Corn carryover decreased in USDA report
USDA released its February Crop Production and World Agricultural Supply and Demand Estimates (WASDE) reports last Thursday, with analysts calling it neutral to bullish for corn and neutral to bearish for wheat and beans.
The report showed a lower U.S. 2011 corn carryout, decreased by 45 million bushels to 801 million bushels, with much of it attributed to a 50 million-bushel increase in exports.
USDA also cut Argentina’s corn production from its January estimate by 4 million metric tons (mmt), dropping overall production to 22 mmt.
Brazil’s corn production was unchanged.
On Feb. 9, opening trade for March corn future was up 7 cents, and the March soybean future was up 13 cents, according to the cmegroup.com website.
U.S. ending stocks
USDA left soybean ending stocks unchanged from the January estimate at 275 million bushels.
Domestic wheat stocks came in toward the low end of pre-report estimates, with an estimated 845 million bushels on hand.
“Domestic ending stocks numbers for corn, beans and wheat all came within expectations falling mostly in the neutral category,” DTN Analyst John Sanow said. “Corn fell 45 mb (50 mb increase in exports, 5 mb increase in imports) from January to 801 mb. In the near-term, this could be considered neutral-to-bullish. From a long-term outlook, though, the situation grew more bullish as stocks to use shrank to 6.3 percent, drawing closer to the tightest level in history at 5 percent in 1995-1996.

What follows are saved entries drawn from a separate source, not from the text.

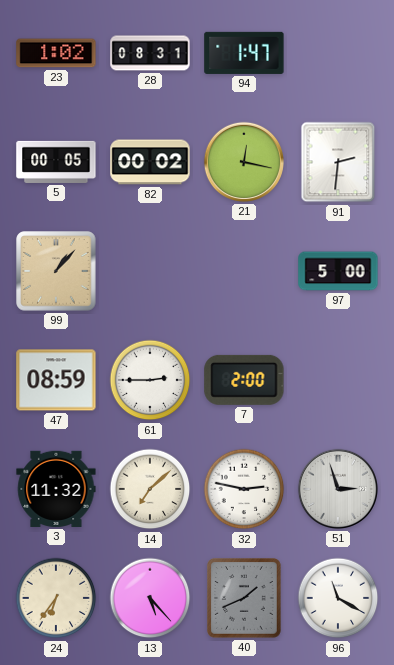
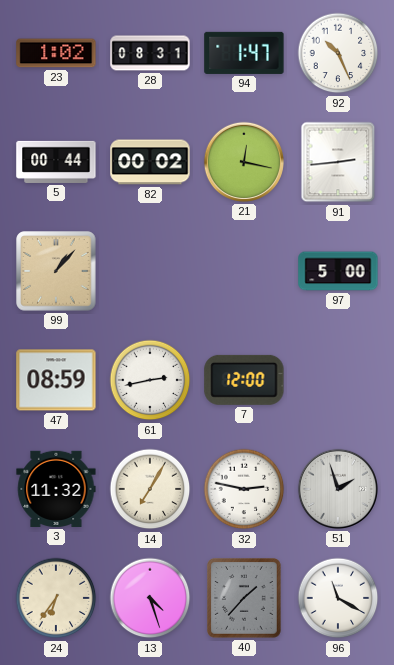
92: none -> 10:26
5: 00:05 -> 00:44
91: 2:31 -> 2:44
61: 2:45 -> 2:43
7: 2:00 -> 12:00
14: 7:08 -> 7:05
51: 2:57 -> 1:57
13: 5:23 -> 4:27
40: 1:41 -> 1:37
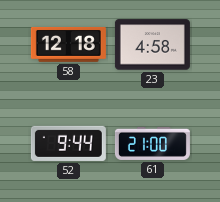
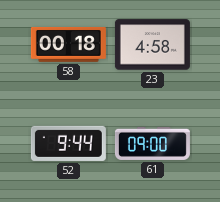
58: 12:18 -> 00:18
61: 21:00 -> 09:00
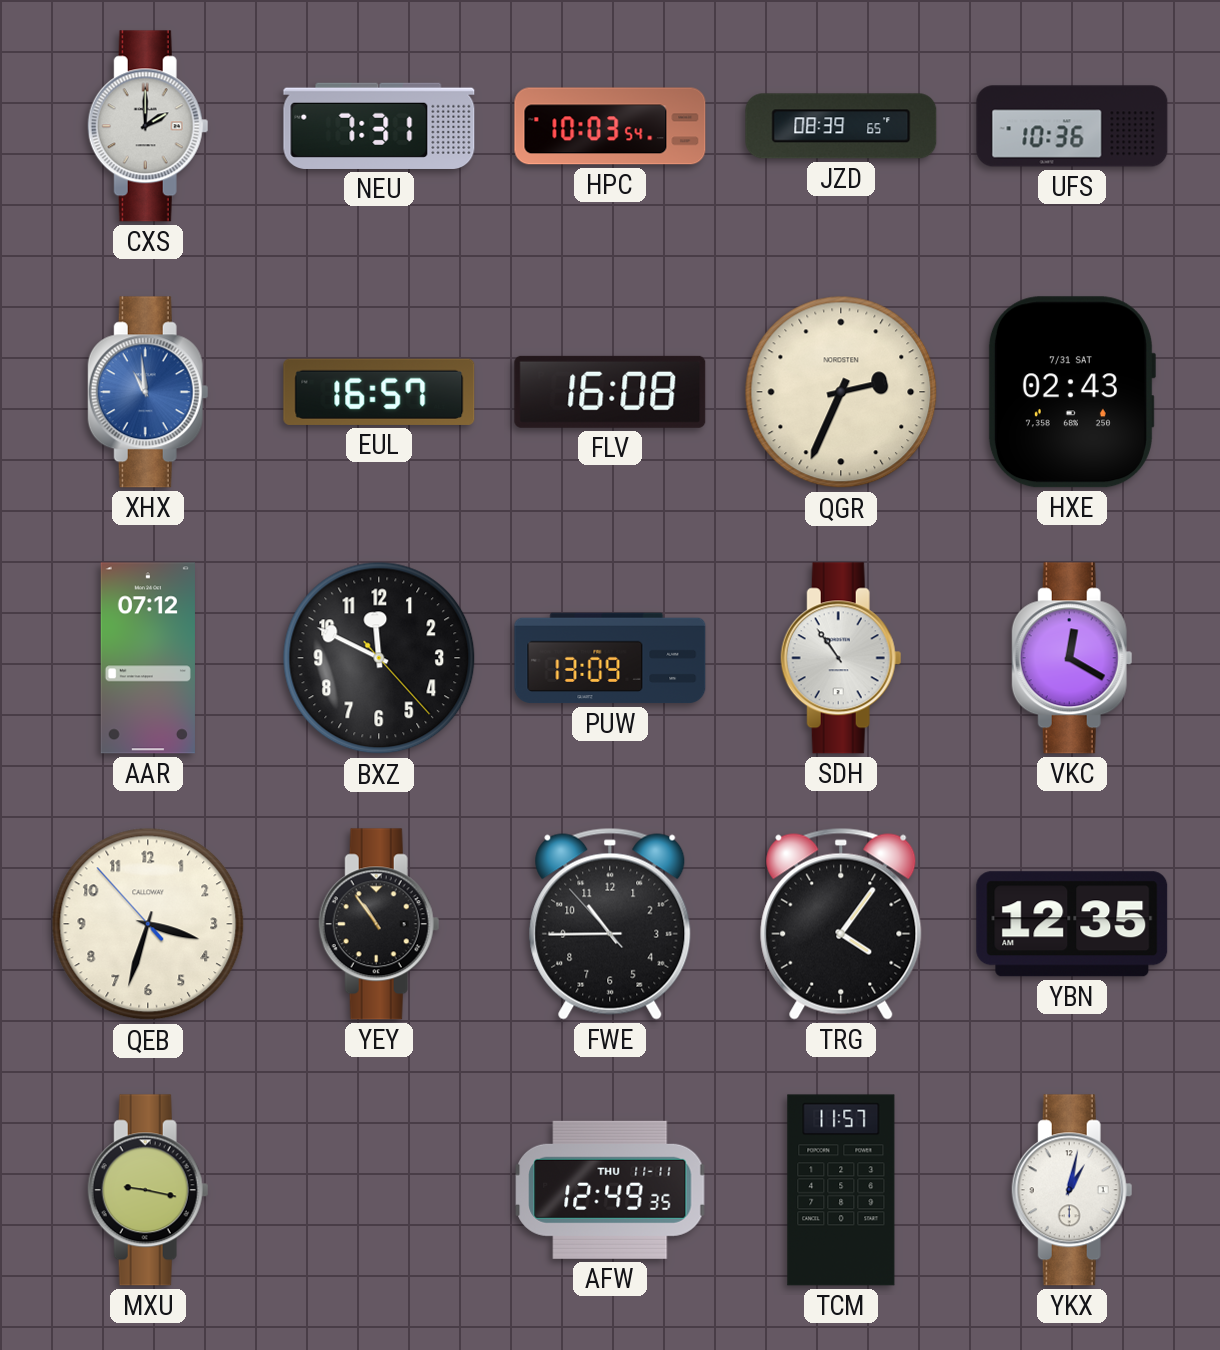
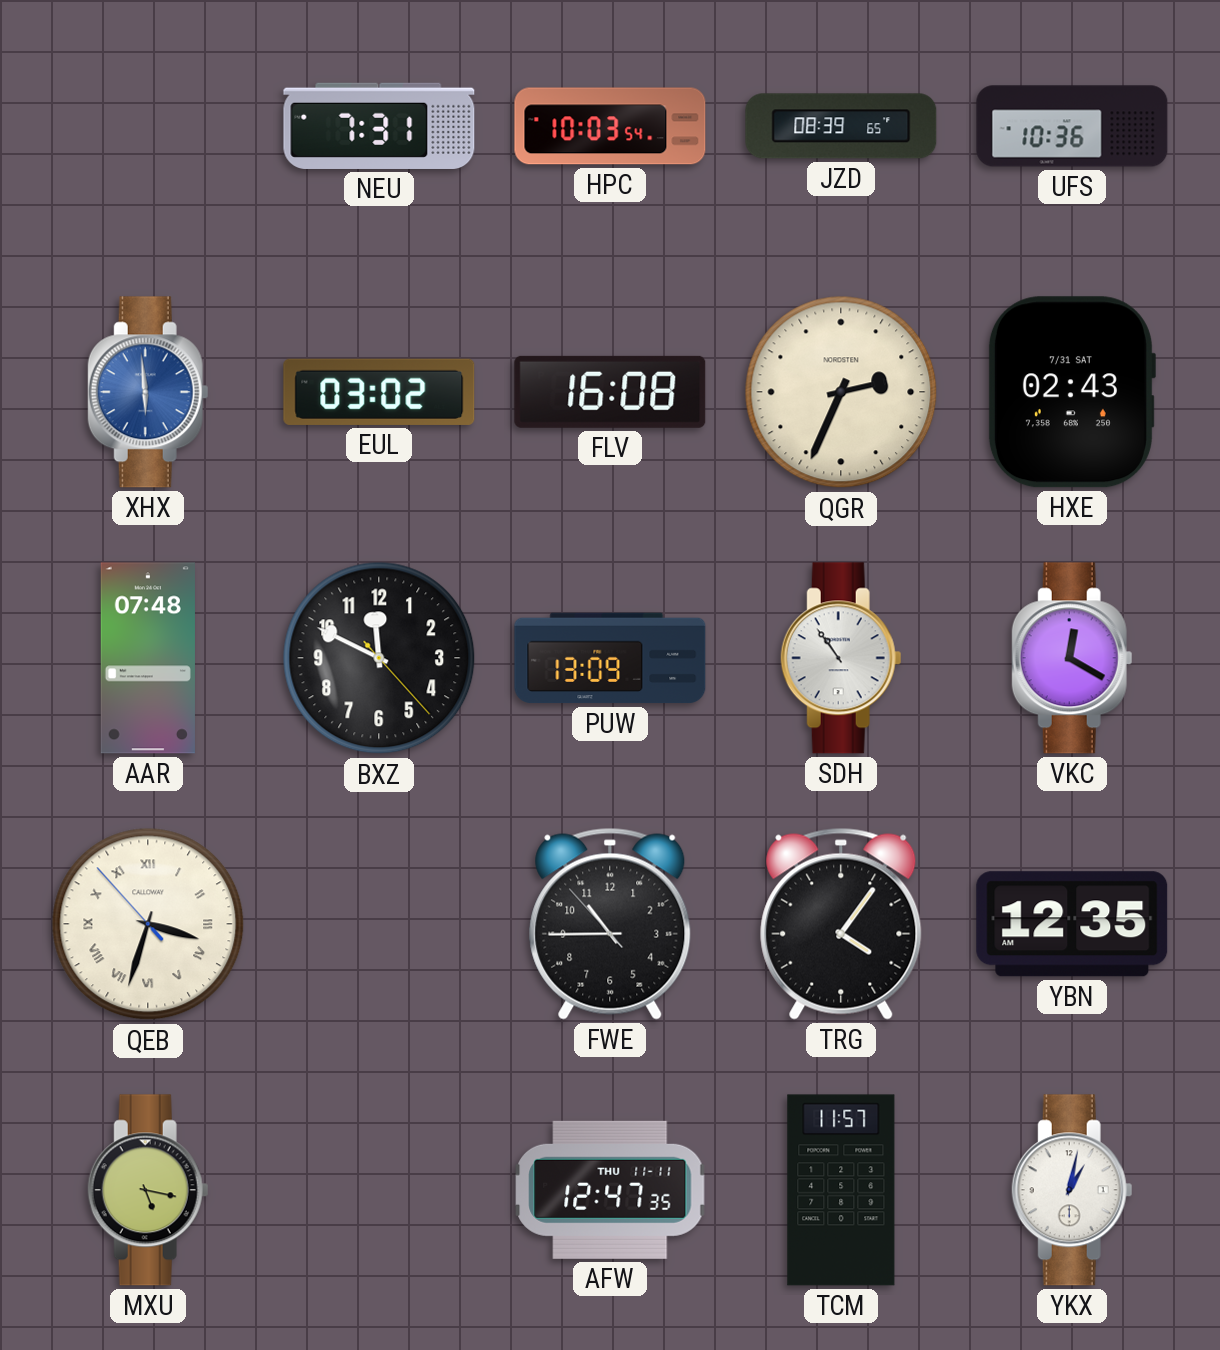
CXS: 2:00 -> none
XHX: 10:59 -> 5:59
EUL: 16:57 -> 03:02
AAR: 07:12 -> 07:48
QEB numerals: Arabic -> Roman
YEY: 10:54 -> none
MXU: 9:17 -> 5:17
AFW: 12:49 -> 12:47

“Ending stocks for soybeans were left unchanged at 275 mb against expectations for a slight decrease, meaning stocks to use is left unchanged at 9.1 percent. The wheat number could be considered neutral to bullish as the reported 845 mb came in on the low side of expectations at 845 mb tied to a 25 mb increase in exports.”
World ending stocks
Global ending stocks of corn were whittled down to 125.35 mmt from January’s estimate of 128.14 mmt.

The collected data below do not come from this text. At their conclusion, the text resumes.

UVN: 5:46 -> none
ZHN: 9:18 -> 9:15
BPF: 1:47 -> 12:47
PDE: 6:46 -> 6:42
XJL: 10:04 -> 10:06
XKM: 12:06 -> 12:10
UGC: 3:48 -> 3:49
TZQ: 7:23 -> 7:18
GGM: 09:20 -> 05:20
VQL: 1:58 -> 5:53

Soybean supplies were shaved down to 60.28 mmt from last month’s estimate of 63.43.
Wheat ending stocks grew to 213.1 mmt globally, an increase of about 3 mmt.Wheat is reports´ bearish surprise
The global numbers were neutral to bullish for beans and corn, and bearish for wheat, Sanow said.
“As expected, global ending stocks fell for both corn and beans on a drop in production for Brazil and Argentina,” Sanow said. “Ending stocks to use fell to 14.4 percent for corn, representing the tightest level since the 1973-1974 marketing year. The number fell to 23.4 percent for beans, which is nearing the 2007-2008 marketing year when 22.3 percent was seen. These numbers could also still be overstated as local estimates continue to come in below the revised numbers.
“If there was a bearish surprise in the report, it was in wheat. Ending stocks rose on increased production in India, Kazakhstan and Morocco, while Europe, Ukraine and Russia were all left unchanged. Traders were expecting a slight decrease, while the market was calling for a large reduction due to the significant weakening of the carry in the Chicago futures spreads recently.”
USDA held Brazilian corn production level at 61 mmt. The country’s soybean production was cut by 2 mmt to 72 mmt.
Argentina’s corn crop estimate was lowered by 4 mmt. Its soybean crop is also expected to be smaller at 48 mmt, a 2.5 mmt decrease.
Wheat production in the former Soviet Union and the European Union (EU) were left relatively unchanged. EU production was held steady at 137.5 mmt while production in former Soviet Union countries was actually increased by 0.2 mmt.